Cohen-Skalli, Cedric
Senior Fellow: July–September 2016 and July–September 2017
Research Project: Don Isaac Abravanel and the Role of Sceptical Arguments in the Delimitation of Religion
Cedric Cohen-Skalli’s research project will focus on the new delimitation of the realms of religion and science suggested by Isaac Abravanel in his philosophical and exegetical works written in the historical context of the Iberian and Italian peninsulas in the fifteenth century. Cohen-Skalli believes that this new delimitation of religion and science, shared by many Jewish philosophers of the fifteenth century, can be best studied in the works of Isaac Abravanel, since they display their Jewish, Christian, Islamic, and Greco-Roman background more explicitly than most other works of fifteenth-century Jewish philosophers. Cohen-Skalli’s intention is to show how this new delimitation of religion and science is grounded on sceptical claims on the limitation of human knowledge and on the uncertainty of scientific models. These sceptical claims play an essential role in the delimitation of the realm of religion and its distinction from scientific epistemological models.

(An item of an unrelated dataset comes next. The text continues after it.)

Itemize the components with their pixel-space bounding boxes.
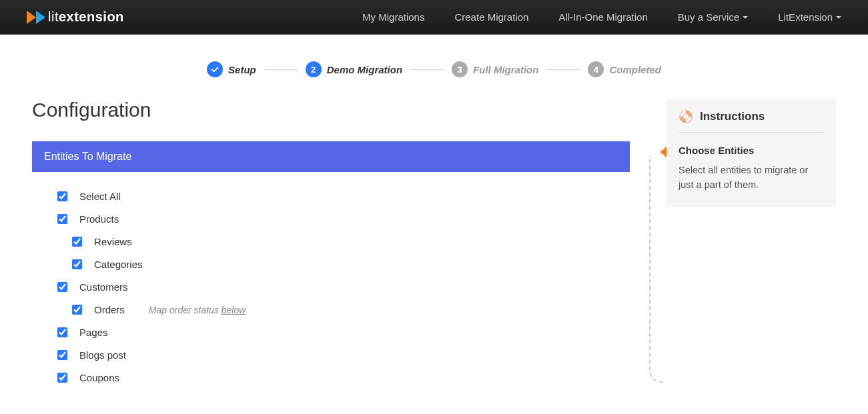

The sceptical argumentation often functions as a discursive justification and preparation for a more fideistic or literal approach to religious events like miracles or prophe-cy in Abravanel’s work. The sceptical arguments used by Abravanel are not meant to invalidate either science or philosophy, but to justify the possibility of religious events defined as ‘supernatural.’ The sceptical argumentation that Abravanel developed has often been approached by modern scholarship as marking the end of medieval Jewish philosophy (Leo Strauss) or as a sign of Jewish backwardness vis-à-vis early modern rationalism (Benzion Netanyahu). Cedric Cohen-Skalli’s hopes to demonstrate that Isaac Abravanel’s disjunction of the realms of religion and science participated in the re-definition of religion, philosophy, and science in the Early Modern period.
Cedric Cohen-Skalli teaches early modern and modern Jewish philosophy at the University of Haifa.